Harold James Hoey has worked in the White House since the second inauguration of President Ronald Reagan back in January of 1984. President Reagan had greeted Harold just once as part of the new staff that Reagan had hired for his second term. Harold was an African American, and he was one of thirteen new African American employees on the White House staff. Since that time, Harold is the only remaining African American holdover from the original Reagan thirteen.

Harold had a simple but important job. He was on the night staff and worked the several floors that formed the basement and sub-basement to the executive complex. There were three sub-basements under the White House, one of which was connected to a corridor that led under the White House lawn to the Old Executive Office Building. The corridor was under constant surveillance and had four Marine guards at each of the two entrances, one at the White House and the other at the Executive Office Building. Harold James Hoey was not permitted to enter the White House in any manner except for the underground corridor. This was not always true. Reagan had permitted Harold Hoey and the new staff at the time to enter the White House like kings through the same entrance as international dignitaries and Congressional guests. This practice continued until the Summer of 2000 when Vice President Dick Cheney changed the White House access protocol. Instead of entering the White House like royalty, Harold now entered it like a rat in a sewer. But he did not complain. Harold James Hoey, who was 42 years old at the time he was hired by Reagan, was now 65 years old, and he feared that any complaints uttered would certainly get him layed off into forced retirement.

Indeed, Harold’s job description had slowly changed over the years. Originally, Harold was responsible for organizing and cleaning the three sub-basement floors and monitoring the various rooms and hallways for the specific purpose of making certain things looked neat. If there was something out of place, it was Harold’s job to either make it right or report it, certainly if there was anything odd about it he had to report it, like when a red Lands End backpack was left ominously in the middle of Corridor D. It would not have been so ominous, but the initials embroidered on the backpack were “DTH.” Harold knew that if you remove the vowels from the word “death” you get “dth.” So he called up to one of the Marine stations and the bomb squad arrived in four minutes. It was filled with a pocket dictionary, a paperback James Patterson Alex Cross mystery novel, a cell phone and a Filofax. The “DTH” were the initials of David Theodore Howard, the son of Thomas Howard, a White House staff member. Thomas Howard was reading the Patterson paperback. No bomb. A false alarm. Those were the exciting days. But no longer. Because Harold James Hoey was no assigned to one task and one task only: to clean up and wash the dirty dishes of all White House meals. Most of these dishes accumulated thoughout the day, and they made their way down to the kitchen that was on first, that is the highest, sub-basement floor. The sub-basement kitchen was one of three in the White House, but it was the kitchen that contained the wine cellar and the walk-in refrigerator/freezer. This is where Harold James Hoey at 2:30 in the morning on Thursday, October 11, 2007 met George W. Bush.

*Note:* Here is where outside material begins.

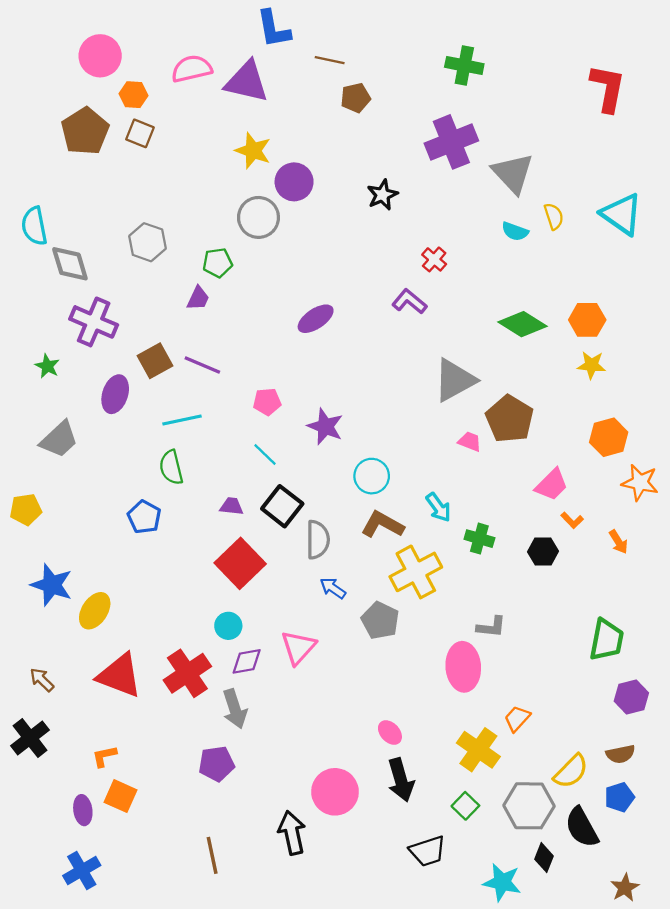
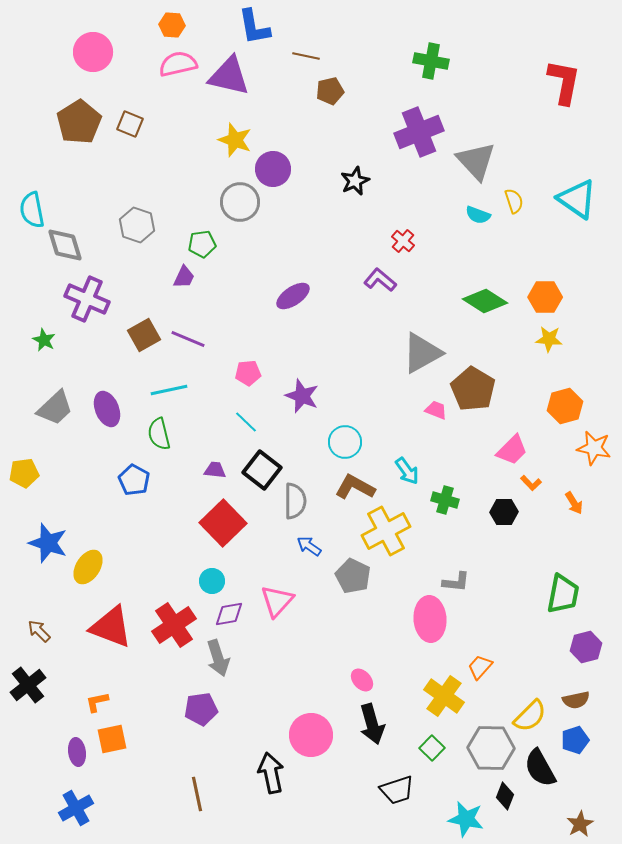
orange hexagon: (133, 95) -> (172, 25), moved
purple ellipse: (115, 394) -> (107, 409), moved, turned -40
orange square: (121, 796) -> (112, 739), turned -36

Bush arrived in a pale blue terry cloth bathrobe and walking in fire-engine red plastic Crocs with a small American flag pegged into one of the holes in the head of his left Croc. Harold was washing dishes in the large aluminum sink that was on an island in the middle of the kitchen. The sink was hung from a butcher block counter. Harold did not recognize the President at first. he thought it was a homeless person that had wandered into the kitchen, as impossible as that would be.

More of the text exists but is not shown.